The Cognitive Toolkit (CNTK) Understands How You Feel

header pic

Posted: 2017-12-12

Some Background

CNTK

The original name for Microsoft's CNTK was the Computational Network Toolkit, now known today simply as the Cognitive Toolkit, still abbreviated CNTK for short. It was orignally written and offered up as a C++ package and now has Python bindings, making it much more widely adoptable.

In its original words: [CNTK is] a unified deep-learning toolkit that describes neural networks as a series of computational steps via a directed graph

It was first open-sourced in April of 2015 with intended use for researchers and protoypers using GPUs for accelerated matrix calculations, much of what deep learning is built upon these days. Interestingly, TensorFlow has its initial public release in November of 2015. Of note, 2015 was also a good year for Microsoft Research in the computer vision space as they won the ImageNet challenge that December using this toolkit and a 152-layer deep neural network.

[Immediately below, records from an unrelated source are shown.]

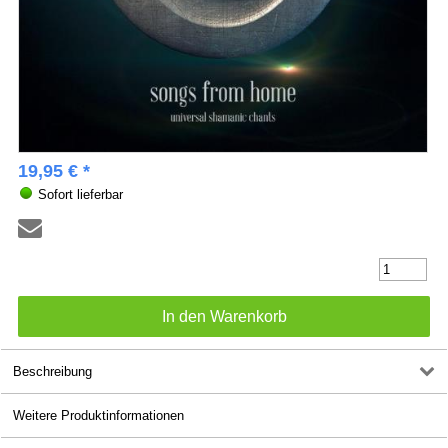
19,95 € *
Sofort lieferbar
Beschreibung
Weitere Produktinformationen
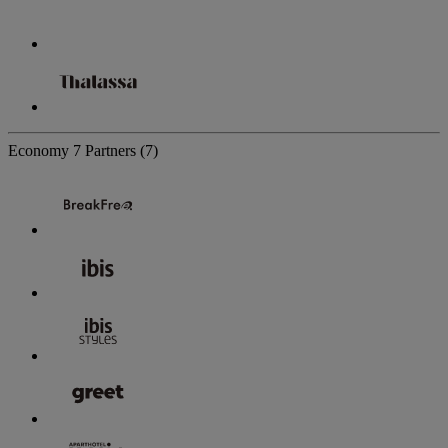
Economy
7 Partners
(7)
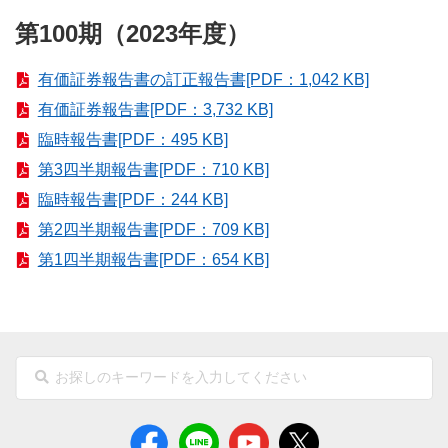
第100期（2023年度）
有価証券報告書の訂正報告書[PDF：1,042 KB]
有価証券報告書[PDF：3,732 KB]
臨時報告書[PDF：495 KB]
第3四半期報告書[PDF：710 KB]
臨時報告書[PDF：244 KB]
第2四半期報告書[PDF：709 KB]
第1四半期報告書[PDF：654 KB]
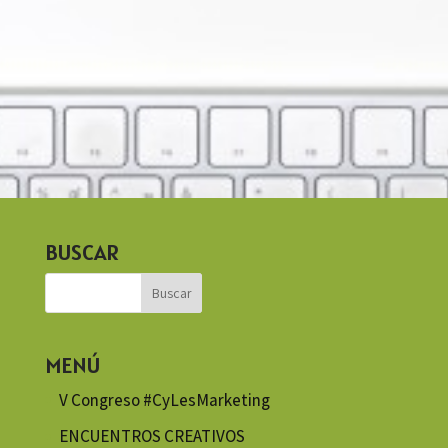
BUSCAR
MENÚ
V Congreso #CyLesMarketing
ENCUENTROS CREATIVOS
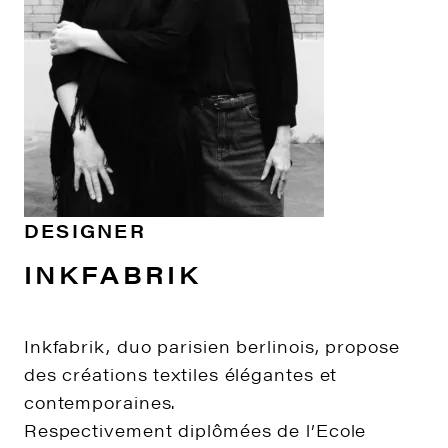
DESIGNER
INKFABRIK
Inkfabrik, duo parisien berlinois, propose
des créations textiles élégantes et
contemporaines.
Respectivement diplômées de l’Ecole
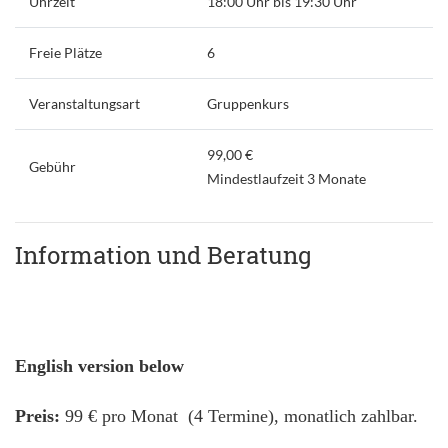
Uhrzeit
18:00 Uhr bis 19:30 Uhr
Freie Plätze
6
Veranstaltungsart
Gruppenkurs
99,00 €
Gebühr
Mindestlaufzeit 3 Monate
Information und Beratung
English version below
Preis:
99 € pro Monat (4 Termine), monatlich zahlbar.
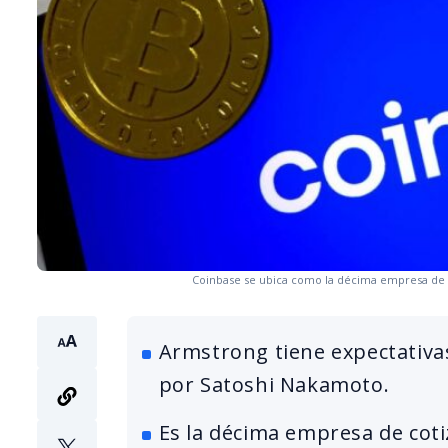
Coinbase se ubica como la décima empresa de c
Armstrong tiene expectativas
por Satoshi Nakamoto.
Es la décima empresa de coti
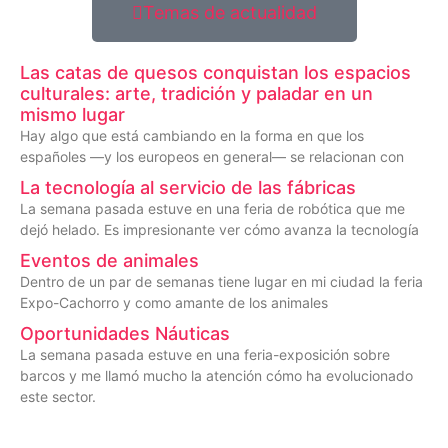
Temas de actualidad
Las catas de quesos conquistan los espacios
culturales: arte, tradición y paladar en un
mismo lugar
Hay algo que está cambiando en la forma en que los
españoles —y los europeos en general— se relacionan con
La tecnología al servicio de las fábricas
La semana pasada estuve en una feria de robótica que me
dejó helado. Es impresionante ver cómo avanza la tecnología
Eventos de animales
Dentro de un par de semanas tiene lugar en mi ciudad la feria
Expo-Cachorro y como amante de los animales
Oportunidades Náuticas
La semana pasada estuve en una feria-exposición sobre
barcos y me llamó mucho la atención cómo ha evolucionado
este sector.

Since the beginning CNTK has been available for Linux and Windows. We will be using a Linux Docker image in a minute.

FER Faces Data

This data comes via a Kaggle competition on facial expressions found here.

The data consists of 48x48 pixel grayscale images of faces. The faces have been automatically registered so that the face is more or less centered and occupies about the same amount of space in each image. The task is to categorize each face based on the emotion shown in the facial expression in to one of two categories, Happy or Sad. That being said this dataset has images (all but two of interest were dropped in this analysis) for a total of 6 emotions: Angry, Disgust, Fear, Happy, Sad, Surprise, and Neutral.

How I set things up

Since I'm on a Mac, I chose to use the Docker image of CNTK (instructions found here). This pulls down an image of a pre-created system and I run it in my own Docker container basically recreating an Ubuntu setup with CNTK locally. It's pretty neat! And then I can run Jupyter notebooks on my system and pull in local files and write out data as needed. Let me show you how and then after we'll talk about the CNNs.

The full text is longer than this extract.